(Extracted page text data)

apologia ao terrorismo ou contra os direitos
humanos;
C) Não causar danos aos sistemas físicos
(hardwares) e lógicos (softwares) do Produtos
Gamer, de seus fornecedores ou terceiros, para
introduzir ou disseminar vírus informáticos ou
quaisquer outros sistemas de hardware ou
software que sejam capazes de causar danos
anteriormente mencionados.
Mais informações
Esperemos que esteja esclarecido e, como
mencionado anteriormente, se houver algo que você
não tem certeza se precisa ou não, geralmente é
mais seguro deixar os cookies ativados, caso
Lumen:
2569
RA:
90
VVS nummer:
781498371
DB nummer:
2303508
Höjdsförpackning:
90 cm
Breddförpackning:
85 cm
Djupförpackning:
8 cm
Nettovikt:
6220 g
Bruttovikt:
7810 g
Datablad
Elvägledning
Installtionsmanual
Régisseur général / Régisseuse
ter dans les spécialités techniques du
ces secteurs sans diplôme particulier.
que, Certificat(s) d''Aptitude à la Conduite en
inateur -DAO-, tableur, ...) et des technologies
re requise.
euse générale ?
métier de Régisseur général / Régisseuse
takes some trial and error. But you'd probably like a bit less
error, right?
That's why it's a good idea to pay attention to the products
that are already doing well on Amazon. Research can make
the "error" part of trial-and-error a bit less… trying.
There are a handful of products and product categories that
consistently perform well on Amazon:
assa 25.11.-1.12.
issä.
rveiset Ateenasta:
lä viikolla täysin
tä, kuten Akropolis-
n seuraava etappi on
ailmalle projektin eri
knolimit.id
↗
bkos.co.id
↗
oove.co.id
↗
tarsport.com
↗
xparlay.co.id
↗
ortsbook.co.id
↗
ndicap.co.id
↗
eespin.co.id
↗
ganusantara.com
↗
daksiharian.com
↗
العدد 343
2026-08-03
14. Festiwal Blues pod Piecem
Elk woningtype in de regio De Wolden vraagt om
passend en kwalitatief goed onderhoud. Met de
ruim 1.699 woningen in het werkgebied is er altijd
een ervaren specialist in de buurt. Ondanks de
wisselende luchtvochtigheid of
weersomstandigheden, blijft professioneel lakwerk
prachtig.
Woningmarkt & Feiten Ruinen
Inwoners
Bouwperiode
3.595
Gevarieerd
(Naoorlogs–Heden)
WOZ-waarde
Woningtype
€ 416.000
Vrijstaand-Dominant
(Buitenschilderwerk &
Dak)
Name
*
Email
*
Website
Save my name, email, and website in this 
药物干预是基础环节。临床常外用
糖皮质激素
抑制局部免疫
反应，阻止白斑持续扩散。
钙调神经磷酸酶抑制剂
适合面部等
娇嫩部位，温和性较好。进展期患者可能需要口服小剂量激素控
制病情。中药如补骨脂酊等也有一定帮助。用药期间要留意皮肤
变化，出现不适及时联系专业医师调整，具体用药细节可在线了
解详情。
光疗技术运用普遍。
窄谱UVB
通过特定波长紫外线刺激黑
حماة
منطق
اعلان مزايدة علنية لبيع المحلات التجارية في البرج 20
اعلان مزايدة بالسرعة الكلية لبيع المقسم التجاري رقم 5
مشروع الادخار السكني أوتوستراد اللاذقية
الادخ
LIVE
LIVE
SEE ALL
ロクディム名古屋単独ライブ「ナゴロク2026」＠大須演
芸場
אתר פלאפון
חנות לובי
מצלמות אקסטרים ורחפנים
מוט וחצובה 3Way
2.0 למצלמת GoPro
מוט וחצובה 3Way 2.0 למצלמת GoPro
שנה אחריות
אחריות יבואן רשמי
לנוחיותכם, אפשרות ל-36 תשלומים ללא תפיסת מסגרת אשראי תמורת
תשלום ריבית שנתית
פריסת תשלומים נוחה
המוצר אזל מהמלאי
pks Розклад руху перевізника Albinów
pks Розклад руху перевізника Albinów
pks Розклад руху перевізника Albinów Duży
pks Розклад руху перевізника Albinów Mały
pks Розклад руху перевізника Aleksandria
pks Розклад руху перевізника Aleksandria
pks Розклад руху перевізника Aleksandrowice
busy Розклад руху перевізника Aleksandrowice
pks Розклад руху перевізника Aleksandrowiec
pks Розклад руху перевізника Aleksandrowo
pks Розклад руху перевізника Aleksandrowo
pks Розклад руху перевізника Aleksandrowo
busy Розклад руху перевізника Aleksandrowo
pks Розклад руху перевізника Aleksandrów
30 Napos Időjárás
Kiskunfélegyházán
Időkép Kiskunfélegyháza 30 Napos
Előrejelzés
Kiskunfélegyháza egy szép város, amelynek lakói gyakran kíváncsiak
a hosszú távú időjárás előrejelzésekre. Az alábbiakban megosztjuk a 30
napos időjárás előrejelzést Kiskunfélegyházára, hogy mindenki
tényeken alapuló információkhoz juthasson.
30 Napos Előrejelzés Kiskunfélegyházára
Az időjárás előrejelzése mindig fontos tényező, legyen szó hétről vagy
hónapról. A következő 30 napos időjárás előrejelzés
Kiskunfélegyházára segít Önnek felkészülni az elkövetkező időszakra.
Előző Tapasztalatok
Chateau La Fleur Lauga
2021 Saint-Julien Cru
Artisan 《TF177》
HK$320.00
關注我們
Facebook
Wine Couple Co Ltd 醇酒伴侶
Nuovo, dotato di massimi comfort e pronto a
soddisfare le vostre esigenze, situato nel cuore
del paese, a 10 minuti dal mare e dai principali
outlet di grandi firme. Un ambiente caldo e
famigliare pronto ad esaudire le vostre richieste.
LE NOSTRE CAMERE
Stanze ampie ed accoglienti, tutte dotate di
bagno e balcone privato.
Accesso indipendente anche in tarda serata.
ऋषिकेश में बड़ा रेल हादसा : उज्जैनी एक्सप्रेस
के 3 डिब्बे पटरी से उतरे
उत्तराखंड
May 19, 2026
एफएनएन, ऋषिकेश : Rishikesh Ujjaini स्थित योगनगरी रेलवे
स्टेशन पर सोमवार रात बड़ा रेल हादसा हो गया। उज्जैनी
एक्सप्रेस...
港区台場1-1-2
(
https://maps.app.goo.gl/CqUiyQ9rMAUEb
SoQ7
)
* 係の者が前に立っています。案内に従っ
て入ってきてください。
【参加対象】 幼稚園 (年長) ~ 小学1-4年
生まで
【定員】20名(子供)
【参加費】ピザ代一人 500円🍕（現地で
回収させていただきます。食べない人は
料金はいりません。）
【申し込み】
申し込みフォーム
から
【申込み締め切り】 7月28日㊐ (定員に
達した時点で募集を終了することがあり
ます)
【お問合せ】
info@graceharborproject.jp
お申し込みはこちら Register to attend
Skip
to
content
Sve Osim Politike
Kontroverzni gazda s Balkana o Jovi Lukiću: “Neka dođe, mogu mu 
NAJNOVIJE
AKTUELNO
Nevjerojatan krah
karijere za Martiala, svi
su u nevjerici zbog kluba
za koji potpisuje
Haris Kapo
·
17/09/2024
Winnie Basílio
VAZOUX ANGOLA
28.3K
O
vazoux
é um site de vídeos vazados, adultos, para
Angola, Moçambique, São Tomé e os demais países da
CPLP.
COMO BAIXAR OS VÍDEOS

• _What is needed_: Your task is to output all of the data above word for word.

• _Final answer_:
apologia ao terrorismo ou contra os direitos
humanos;
C) Não causar danos aos sistemas físicos
(hardwares) e lógicos (softwares) do Produtos
Gamer, de seus fornecedores ou terceiros, para
introduzir ou disseminar vírus informáticos ou
quaisquer outros sistemas de hardware ou
software que sejam capazes de causar danos
anteriormente mencionados.
Mais informações
Esperemos que esteja esclarecido e, como
mencionado anteriormente, se houver algo que você
não tem certeza se precisa ou não, geralmente é
mais seguro deixar os cookies ativados, caso
Lumen:
2569
RA:
90
VVS nummer:
781498371
DB nummer:
2303508
Höjdsförpackning:
90 cm
Breddförpackning:
85 cm
Djupförpackning:
8 cm
Nettovikt:
6220 g
Bruttovikt:
7810 g
Datablad
Elvägledning
Installtionsmanual
Régisseur général / Régisseuse
ter dans les spécialités techniques du
ces secteurs sans diplôme particulier.
que, Certificat(s) d''Aptitude à la Conduite en
inateur -DAO-, tableur, ...) et des technologies
re requise.
euse générale ?
métier de Régisseur général / Régisseuse
takes some trial and error. But you'd probably like a bit less
error, right?
That's why it's a good idea to pay attention to the products
that are already doing well on Amazon. Research can make
the "error" part of trial-and-error a bit less… trying.
There are a handful of products and product categories that
consistently perform well on Amazon:
assa 25.11.-1.12.
issä.
rveiset Ateenasta:
lä viikolla täysin
tä, kuten Akropolis-
n seuraava etappi on
ailmalle projektin eri
knolimit.id
↗
bkos.co.id
↗
oove.co.id
↗
tarsport.com
↗
xparlay.co.id
↗
ortsbook.co.id
↗
ndicap.co.id
↗
eespin.co.id
↗
ganusantara.com
↗
daksiharian.com
↗
العدد 343
2026-08-03
14. Festiwal Blues pod Piecem
Elk woningtype in de regio De Wolden vraagt om
passend en kwalitatief goed onderhoud. Met de
ruim 1.699 woningen in het werkgebied is er altijd
een ervaren specialist in de buurt. Ondanks de
wisselende luchtvochtigheid of
weersomstandigheden, blijft professioneel lakwerk
prachtig.
Woningmarkt & Feiten Ruinen
Inwoners
Bouwperiode
3.595
Gevarieerd
(Naoorlogs–Heden)
WOZ-waarde
Woningtype
€ 416.000
Vrijstaand-Dominant
(Buitenschilderwerk &
Dak)
Name
*
Email
*
Website
Save my name, email, and website in this 
药物干预是基础环节。临床常外用
糖皮质激素
抑制局部免疫
反应，阻止白斑持续扩散。
钙调神经磷酸酶抑制剂
适合面部等
娇嫩部位，温和性较好。进展期患者可能需要口服小剂量激素控
制病情。中药如补骨脂酊等也有一定帮助。用药期间要留意皮肤
变化，出现不适及时联系专业医师调整，具体用药细节可在线了
解详情。
光疗技术运用普遍。
窄谱UVB
通过特定波长紫外线刺激黑
حماة
منطق
اعلان مزايدة علنية لبيع المحلات التجارية في البرج 20
اعلان مزايدة بالسرعة الكلية لبيع المقسم التجاري رقم 5
مشروع الادخار السكني أوتوستراد اللاذقية
الادخ
LIVE
LIVE
SEE ALL
ロクディム名古屋単独ライブ「ナゴロク2026」＠大須演
芸場
אתר פלאפון
חנות לובי
מצלמות אקסטרים ורחפנים
מוט וחצובה 3Way
2.0 למצלמת GoPro
מוט וחצובה 3Way 2.0 למצלמת GoPro
שנה אחריות
אחריות יבואן רשמי
לנוחיותכם, אפשרות ל-36 תשלומים ללא תפיסת מסגרת אשראי תמורת
תשלום ריבית שנתית
פריסת תשלומים נוחה
המוצר אזל מהמלאי
pks Розклад руху перевізника Albinów
pks Розклад руху перевізника Albinów
pks Розклад руху перевізника Albinów Duży
pks Розклад руху перевізника Albinów Mały
pks Розклад руху перевізника Aleksandria
pks Розклад руху перевізника Aleksandria
pks Розклад руху перевізника Aleksandrowice
busy Розклад руху перевізника Aleksandrowice
pks Розклад руху перевізника Aleksandrowiec
pks Розклад руху перевізника Aleksandrowo
pks Розклад руху перевізника Aleksandrowo
pks Розклад руху перевізника Aleksandrowo
busy Розклад руху перевізника Aleksandrowo
pks Розклад руху перевізника Aleksandrów
30 Napos Időjárás
Kiskunfélegyházán
Időkép Kiskunfélegyháza 30 Napos
Előrejelzés
Kiskunfélegyháza egy szép város, amelynek lakói gyakran kíváncsiak
a hosszú távú időjárás előrejelzésekre. Az alábbiakban megosztjuk a 30
napos időjárás előrejelzést Kiskunfélegyházára, hogy mindenki
tényeken alapuló információkhoz juthasson.
30 Napos Előrejelzés Kiskunfélegyházára
Az időjárás előrejelzése mindig fontos tényező, legyen szó hétről vagy
hónapról. A következő 30 napos időjárás előrejelzés
Kiskunfélegyházára segít Önnek felkészülni az elkövetkező időszakra.
Előző Tapasztalatok
Chateau La Fleur Lauga
2021 Saint-Julien Cru
Artisan 《TF177》
HK$320.00
關注我們
Facebook
Wine Couple Co Ltd 醇酒伴侶
Nuovo, dotato di massimi comfort e pronto a
soddisfare le vostre esigenze, situato nel cuore
del paese, a 10 minuti dal mare e dai principali
outlet di grandi firme. Un ambiente caldo e
famigliare pronto ad esaudire le vostre richieste.
LE NOSTRE CAMERE
Stanze ampie ed accoglienti, tutte dotate di
bagno e balcone privato.
Accesso indipendente anche in tarda serata.
ऋषिकेश में बड़ा रेल हादसा : उज्जैनी एक्सप्रेस
के 3 डिब्बे पटरी से उतरे
उत्तराखंड
May 19, 2026
एफएनएन, ऋषिकेश : Rishikesh Ujjaini स्थित योगनगरी रेलवे
स्टेशन पर सोमवार रात बड़ा रेल हादसा हो गया। उज्जैनी
एक्सप्रेस...
港区台場1-1-2
(
https://maps.app.goo.gl/CqUiyQ9rMAUEb
SoQ7
)
* 係の者が前に立っています。案内に従っ
て入ってきてください。
【参加対象】 幼稚園 (年長) ~ 小学1-4年
生まで
【定員】20名(子供)
【参加費】ピザ代一人 500円🍕（現地で
回収させていただきます。食べない人は
料金はいりません。）
【申し込み】
申し込みフォーム
から
【申込み締め切り】 7月28日㊐ (定員に
達した時点で募集を終了することがあり
ます)
【お問合せ】
info@graceharborproject.jp
お申し込みはこちら Register to attend
Skip
to
content
Sve Osim Politike
Kontroverzni gazda s Balkana o Jovi Lukiću: “Neka dođe, mogu mu 
NAJNOVIJE
AKTUELNO
Nevjerojatan krah
karijere za Martiala, svi
su u nevjerici zbog kluba
za koji potpisuje
Haris Kapo
·
17/09/2024
Winnie Basílio
VAZOUX ANGOLA
28.3K
O
vazoux
é um site de vídeos vazados, adultos, para
Angola, Moçambique, São Tomé e os demais países da
CPLP.
COMO BAIXAR OS VÍDEOS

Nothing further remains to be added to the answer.